━━ Data for this task

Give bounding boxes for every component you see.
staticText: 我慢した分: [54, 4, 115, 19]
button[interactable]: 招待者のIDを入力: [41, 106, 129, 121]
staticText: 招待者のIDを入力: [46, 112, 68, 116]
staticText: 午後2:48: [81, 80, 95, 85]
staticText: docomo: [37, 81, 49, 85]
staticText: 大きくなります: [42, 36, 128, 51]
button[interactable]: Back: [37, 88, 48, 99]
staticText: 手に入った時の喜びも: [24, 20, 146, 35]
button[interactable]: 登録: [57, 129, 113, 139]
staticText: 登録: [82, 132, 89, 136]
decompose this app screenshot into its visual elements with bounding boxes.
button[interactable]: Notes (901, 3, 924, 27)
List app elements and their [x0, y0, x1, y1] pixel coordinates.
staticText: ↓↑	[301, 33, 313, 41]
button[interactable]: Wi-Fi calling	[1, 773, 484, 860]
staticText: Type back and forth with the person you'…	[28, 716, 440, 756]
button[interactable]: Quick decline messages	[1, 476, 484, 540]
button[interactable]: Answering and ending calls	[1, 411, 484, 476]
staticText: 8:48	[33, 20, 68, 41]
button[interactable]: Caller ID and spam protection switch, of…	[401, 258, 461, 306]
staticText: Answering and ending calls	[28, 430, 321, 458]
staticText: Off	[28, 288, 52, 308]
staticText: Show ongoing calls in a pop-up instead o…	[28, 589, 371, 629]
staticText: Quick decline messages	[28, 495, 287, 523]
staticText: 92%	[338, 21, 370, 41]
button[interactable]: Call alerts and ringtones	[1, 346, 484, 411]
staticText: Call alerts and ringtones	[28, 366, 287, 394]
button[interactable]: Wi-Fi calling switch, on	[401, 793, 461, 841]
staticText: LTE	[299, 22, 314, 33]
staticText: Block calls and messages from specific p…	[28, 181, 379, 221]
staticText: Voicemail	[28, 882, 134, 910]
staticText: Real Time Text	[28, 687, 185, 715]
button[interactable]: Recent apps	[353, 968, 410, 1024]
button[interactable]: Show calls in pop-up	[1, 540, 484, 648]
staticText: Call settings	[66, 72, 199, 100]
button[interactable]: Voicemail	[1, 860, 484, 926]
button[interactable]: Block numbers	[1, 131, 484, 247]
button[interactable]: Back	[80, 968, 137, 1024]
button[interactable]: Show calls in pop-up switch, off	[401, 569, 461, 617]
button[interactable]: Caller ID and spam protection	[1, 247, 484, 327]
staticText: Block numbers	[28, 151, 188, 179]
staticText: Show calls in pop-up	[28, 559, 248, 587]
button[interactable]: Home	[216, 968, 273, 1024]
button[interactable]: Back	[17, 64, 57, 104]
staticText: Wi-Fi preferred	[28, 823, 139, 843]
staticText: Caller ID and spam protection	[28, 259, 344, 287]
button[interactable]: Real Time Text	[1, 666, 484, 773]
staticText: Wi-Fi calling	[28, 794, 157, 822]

━━━━

Reproduce each line of the data containing the word "Time".

Solution below
staticText: Real Time Text	[28, 687, 185, 715]
button[interactable]: Real Time Text	[1, 666, 484, 773]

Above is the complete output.